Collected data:
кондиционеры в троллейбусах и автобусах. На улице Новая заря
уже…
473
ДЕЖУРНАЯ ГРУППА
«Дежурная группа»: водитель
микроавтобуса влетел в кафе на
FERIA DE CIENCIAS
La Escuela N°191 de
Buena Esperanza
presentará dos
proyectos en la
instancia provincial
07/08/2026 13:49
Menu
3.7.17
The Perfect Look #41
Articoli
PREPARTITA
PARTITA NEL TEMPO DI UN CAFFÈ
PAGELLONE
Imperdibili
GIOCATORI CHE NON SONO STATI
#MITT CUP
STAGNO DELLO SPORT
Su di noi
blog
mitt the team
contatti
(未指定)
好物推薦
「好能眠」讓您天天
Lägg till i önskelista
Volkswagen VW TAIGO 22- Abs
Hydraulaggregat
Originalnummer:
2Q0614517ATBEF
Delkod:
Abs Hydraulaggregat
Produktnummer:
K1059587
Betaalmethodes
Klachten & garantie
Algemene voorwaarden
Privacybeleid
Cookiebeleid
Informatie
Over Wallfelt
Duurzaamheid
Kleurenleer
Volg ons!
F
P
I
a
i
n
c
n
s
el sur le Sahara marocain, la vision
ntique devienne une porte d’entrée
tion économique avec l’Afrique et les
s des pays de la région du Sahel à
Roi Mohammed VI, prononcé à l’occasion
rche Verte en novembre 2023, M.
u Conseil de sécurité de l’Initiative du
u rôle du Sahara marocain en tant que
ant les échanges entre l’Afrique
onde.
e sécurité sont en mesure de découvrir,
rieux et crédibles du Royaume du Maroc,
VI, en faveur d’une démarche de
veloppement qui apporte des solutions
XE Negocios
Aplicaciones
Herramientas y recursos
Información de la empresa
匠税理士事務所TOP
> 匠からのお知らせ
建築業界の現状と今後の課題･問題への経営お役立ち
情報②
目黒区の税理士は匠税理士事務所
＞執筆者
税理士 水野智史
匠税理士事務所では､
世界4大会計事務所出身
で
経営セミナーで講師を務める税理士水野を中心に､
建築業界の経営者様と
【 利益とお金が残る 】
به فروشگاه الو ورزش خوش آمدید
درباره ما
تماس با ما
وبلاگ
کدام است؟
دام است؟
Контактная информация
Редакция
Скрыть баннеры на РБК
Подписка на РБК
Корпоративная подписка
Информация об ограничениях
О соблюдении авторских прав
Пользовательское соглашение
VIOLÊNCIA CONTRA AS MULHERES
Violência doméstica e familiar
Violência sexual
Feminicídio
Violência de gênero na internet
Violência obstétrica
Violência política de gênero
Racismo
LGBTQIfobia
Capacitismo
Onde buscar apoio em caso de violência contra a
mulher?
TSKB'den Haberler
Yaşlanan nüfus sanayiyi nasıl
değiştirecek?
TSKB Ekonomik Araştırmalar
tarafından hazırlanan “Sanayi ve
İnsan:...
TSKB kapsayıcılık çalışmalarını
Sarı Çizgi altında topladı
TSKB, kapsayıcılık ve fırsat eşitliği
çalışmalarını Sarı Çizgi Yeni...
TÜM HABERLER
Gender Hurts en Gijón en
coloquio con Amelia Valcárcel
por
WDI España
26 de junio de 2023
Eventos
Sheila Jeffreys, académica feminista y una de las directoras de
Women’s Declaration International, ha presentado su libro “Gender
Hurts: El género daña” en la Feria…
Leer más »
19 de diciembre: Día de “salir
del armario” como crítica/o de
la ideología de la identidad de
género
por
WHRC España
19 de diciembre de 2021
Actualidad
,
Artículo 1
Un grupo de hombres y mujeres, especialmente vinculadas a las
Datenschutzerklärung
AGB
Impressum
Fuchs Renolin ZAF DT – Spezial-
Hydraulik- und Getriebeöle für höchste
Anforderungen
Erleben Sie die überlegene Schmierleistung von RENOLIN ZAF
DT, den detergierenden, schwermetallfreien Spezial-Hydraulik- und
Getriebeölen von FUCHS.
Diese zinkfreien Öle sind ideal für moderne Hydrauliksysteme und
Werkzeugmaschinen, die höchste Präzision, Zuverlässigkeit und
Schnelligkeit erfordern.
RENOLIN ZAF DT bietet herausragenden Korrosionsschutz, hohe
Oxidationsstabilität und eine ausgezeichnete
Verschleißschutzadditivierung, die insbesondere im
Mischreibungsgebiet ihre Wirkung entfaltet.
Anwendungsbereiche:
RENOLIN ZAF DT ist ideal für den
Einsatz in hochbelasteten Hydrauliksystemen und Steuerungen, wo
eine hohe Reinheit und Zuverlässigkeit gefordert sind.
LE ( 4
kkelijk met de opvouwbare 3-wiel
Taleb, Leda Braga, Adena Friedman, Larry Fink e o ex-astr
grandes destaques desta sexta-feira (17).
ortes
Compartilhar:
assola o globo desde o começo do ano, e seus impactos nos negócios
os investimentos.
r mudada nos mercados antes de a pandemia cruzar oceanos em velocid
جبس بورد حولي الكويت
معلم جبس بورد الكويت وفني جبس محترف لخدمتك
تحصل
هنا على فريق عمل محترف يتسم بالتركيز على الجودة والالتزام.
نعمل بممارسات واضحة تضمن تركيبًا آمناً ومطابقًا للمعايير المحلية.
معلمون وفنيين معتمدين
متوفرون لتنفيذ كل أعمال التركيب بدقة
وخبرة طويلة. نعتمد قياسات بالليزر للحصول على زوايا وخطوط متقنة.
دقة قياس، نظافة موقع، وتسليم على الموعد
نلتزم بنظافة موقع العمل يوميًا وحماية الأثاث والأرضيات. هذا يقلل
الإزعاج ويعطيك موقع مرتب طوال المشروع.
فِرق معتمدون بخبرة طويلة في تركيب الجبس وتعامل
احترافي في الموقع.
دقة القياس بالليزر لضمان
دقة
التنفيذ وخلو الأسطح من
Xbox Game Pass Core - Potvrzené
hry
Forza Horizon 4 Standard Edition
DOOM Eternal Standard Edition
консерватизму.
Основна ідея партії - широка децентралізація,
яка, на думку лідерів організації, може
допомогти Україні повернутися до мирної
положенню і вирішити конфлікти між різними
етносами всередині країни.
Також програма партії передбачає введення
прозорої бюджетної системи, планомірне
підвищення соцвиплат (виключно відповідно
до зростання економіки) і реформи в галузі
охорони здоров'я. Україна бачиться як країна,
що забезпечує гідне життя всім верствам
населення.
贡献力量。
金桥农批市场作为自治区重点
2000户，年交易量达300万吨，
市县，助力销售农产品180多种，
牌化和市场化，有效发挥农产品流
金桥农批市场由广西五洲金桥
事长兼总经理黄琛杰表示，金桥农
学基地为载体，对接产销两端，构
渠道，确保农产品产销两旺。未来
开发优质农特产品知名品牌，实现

▶ [Exercise]
What is the number of lines in the data that hold the word "Afrique"? Reply with that number and nothing else.

▶ [Solution to this task]
2